[Search for users] [Overall Top Noters] [List of all Conferences] [Download this site]

Conference rusure::math

Title:Mathematics at DEC
Moderator:RUSURE::EDP
Created:Mon Feb 03 1986
Last Modified:Fri Jun 06 1997
Last Successful Update:Fri Jun 06 1997
Number of topics:2083
Total number of notes:14613

717.0. "HASHING algorithm, anyone ?" by BMT::TEDESCO (Bob Tedesco, SWS - New York) Mon Jun 15 1987 13:17

Does anyone know of a hashing algorithm that will generate a unique 16 bit 
integer given an 8 byte key ?

I know that in most cases a hash does not guarantee a unique value, but
my gut feeling is that in my case it may be possible.

The key itself is always unique, and there is likely never more then about 
32000 of them.

The 8 byte key looks like this:
	_____________________________
	| x | y | a1 a2 a3 a4 a5 a6 |
	-----------------------------

	x = 1 byte integer of 0 to 255, sign ignored
	y = 1 byte integer of 0 to 255, sign ignored

	a1 to a6 = a DECnet node name of up to 6 alphanumeric characters,
		   alphas are uppercase. If < 6 its padded with blanks.

Ive been hacking this around for a while with no results. Any suggestions
would be appreciated.  I have the means to do a hash with tables to deal 
with duplicates, but it would be great of I could avoid it.


thanks,

Bob T.
T.RTitleUserPersonal
Name
DateLines
717.1TLE::BRETTMon Jun 15 1987 14:2814
    
    Since there is
    
    		256*256*(37**6)   > 2**8 * 2**8 * (2**5)**6 = 2**46
    
    elements in the domain of the hashing function, and since there
    is only 2**16 elements in the range of the hashing function, there
    can't be a function that does a unique hash.
    
    Sorry, your intuition is wrong.
                                   
    If you just want it to have good behaviour, use LIB$CRC.
    
    /Bevin
717.2CLT::GILBERTeager like a childMon Jun 15 1987 15:3712
    Several years ago, there was some interest in perfect hash functions.
    Check the indices for the CACM for the years 1980 through 1982.
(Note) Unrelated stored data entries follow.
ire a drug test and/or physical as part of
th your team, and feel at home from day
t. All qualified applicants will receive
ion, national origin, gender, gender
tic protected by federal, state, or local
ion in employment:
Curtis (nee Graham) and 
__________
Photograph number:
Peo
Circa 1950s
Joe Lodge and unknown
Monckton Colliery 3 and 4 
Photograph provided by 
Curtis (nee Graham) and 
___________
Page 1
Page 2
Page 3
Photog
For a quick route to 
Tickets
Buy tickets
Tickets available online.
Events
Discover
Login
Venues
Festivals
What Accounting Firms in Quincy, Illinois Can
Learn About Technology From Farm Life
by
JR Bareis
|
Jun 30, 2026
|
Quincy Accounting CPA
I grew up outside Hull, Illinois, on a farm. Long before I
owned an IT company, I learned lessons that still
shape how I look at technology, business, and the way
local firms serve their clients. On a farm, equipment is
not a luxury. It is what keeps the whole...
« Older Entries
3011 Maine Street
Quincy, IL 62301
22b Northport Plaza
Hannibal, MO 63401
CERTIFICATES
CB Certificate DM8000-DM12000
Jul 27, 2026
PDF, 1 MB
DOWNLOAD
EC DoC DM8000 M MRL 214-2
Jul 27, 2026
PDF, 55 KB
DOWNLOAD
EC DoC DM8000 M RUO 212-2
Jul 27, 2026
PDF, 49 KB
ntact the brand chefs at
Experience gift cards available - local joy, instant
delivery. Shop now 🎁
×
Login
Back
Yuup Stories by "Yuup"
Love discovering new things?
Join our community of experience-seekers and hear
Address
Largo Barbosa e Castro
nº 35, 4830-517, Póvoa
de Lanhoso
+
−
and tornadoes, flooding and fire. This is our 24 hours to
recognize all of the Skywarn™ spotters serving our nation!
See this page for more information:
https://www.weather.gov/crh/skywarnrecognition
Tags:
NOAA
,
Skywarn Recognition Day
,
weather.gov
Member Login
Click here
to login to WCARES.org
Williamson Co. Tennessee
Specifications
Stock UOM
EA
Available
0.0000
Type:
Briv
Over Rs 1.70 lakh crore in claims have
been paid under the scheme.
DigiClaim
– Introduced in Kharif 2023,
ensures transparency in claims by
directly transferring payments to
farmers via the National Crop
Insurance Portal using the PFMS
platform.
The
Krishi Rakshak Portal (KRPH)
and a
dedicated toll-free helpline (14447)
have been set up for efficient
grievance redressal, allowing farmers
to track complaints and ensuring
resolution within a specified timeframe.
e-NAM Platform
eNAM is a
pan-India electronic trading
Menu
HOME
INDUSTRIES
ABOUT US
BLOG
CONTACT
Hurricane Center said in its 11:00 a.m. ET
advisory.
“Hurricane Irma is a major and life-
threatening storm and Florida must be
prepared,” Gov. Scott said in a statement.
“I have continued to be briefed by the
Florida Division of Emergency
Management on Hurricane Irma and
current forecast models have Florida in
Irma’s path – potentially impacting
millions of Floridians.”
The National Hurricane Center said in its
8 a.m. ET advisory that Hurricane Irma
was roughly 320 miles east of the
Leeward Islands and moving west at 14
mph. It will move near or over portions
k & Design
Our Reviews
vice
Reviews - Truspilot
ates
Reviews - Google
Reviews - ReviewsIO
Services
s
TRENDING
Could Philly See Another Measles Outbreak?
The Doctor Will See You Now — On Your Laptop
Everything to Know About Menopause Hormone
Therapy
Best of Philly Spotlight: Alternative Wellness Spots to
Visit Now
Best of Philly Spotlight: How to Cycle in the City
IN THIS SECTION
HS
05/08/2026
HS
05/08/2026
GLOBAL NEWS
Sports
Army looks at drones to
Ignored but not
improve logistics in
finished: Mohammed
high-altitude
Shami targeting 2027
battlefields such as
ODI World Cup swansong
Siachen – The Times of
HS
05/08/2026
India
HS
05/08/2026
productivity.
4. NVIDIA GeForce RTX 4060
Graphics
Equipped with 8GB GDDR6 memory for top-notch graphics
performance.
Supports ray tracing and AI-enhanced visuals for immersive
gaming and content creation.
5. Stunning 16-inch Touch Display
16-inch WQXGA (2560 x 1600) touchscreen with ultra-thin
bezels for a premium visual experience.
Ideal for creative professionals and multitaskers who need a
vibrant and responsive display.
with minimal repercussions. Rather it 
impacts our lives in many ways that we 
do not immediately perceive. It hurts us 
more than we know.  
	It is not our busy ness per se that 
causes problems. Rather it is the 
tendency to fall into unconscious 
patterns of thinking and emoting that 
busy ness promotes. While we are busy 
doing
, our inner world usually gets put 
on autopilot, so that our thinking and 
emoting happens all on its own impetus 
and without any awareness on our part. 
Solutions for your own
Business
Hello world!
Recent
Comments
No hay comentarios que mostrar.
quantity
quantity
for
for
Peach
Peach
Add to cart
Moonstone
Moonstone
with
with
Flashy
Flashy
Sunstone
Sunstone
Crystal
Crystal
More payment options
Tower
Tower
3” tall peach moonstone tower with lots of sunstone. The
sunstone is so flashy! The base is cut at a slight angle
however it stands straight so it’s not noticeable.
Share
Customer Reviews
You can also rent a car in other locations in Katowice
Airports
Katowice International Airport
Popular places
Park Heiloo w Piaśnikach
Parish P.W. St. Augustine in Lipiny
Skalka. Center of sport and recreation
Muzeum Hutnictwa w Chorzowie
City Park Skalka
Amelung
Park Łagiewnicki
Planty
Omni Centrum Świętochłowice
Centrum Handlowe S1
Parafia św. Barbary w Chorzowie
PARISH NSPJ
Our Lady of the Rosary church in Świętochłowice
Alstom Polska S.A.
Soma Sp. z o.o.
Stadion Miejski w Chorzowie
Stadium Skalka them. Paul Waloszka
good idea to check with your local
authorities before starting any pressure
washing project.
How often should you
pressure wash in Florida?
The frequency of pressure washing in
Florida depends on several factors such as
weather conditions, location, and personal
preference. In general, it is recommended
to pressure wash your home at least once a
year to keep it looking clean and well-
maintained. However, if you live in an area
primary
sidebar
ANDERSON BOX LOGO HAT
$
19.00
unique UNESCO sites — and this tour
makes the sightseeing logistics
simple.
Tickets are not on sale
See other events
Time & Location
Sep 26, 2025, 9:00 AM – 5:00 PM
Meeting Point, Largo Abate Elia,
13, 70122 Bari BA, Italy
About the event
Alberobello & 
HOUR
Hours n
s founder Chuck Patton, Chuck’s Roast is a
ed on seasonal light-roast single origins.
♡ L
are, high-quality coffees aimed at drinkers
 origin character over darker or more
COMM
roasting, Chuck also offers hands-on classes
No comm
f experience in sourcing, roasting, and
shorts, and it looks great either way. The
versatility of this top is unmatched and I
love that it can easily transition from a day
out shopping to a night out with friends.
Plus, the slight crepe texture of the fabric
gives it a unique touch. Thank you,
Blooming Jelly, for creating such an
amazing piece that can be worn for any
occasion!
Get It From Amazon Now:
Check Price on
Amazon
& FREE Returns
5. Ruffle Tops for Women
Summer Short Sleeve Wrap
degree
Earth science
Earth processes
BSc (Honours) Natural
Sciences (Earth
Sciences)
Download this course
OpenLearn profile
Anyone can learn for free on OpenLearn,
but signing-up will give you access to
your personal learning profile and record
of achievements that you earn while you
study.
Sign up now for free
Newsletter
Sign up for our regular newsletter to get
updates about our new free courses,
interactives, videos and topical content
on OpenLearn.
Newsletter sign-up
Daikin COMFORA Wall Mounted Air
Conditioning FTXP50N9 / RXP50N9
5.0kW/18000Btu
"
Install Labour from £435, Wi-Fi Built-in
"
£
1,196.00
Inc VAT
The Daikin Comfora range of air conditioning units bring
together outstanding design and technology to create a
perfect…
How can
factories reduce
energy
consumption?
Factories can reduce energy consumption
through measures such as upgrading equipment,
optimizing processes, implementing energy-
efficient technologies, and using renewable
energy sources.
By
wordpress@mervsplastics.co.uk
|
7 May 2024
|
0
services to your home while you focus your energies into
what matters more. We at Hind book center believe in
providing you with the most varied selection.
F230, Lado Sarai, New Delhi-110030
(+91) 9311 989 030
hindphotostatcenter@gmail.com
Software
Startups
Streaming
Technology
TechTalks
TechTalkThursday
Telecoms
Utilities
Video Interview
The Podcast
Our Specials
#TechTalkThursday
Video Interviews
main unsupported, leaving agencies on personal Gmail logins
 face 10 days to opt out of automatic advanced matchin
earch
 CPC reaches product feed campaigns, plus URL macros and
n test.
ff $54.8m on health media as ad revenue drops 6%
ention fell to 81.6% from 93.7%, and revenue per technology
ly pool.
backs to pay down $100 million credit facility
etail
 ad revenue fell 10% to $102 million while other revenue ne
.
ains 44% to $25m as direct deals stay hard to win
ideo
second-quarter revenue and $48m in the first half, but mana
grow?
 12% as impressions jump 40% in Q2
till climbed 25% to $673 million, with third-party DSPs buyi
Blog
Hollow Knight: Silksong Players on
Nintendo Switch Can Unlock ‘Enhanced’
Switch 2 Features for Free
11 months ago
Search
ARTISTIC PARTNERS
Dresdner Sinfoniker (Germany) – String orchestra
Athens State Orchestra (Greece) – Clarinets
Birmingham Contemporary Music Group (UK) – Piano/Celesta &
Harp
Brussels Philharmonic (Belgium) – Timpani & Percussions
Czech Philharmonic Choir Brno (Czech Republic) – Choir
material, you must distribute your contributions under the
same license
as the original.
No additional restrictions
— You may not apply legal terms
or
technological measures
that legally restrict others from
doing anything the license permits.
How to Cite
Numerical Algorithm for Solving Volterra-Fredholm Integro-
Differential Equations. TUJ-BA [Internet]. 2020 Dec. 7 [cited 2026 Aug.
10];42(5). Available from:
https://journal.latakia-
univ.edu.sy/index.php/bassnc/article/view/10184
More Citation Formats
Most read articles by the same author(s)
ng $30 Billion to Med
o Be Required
    The perfect hash function that kindled the interest was used for
    hashing reserved words in some language (PL/I? COBOL?).  The hash
    used the first and final characters of the string as indices in
    a table.  The two values from the table were added to the length,
    and the result taken modulo the number of keywords.  The trick was
    in determining the values in the tables.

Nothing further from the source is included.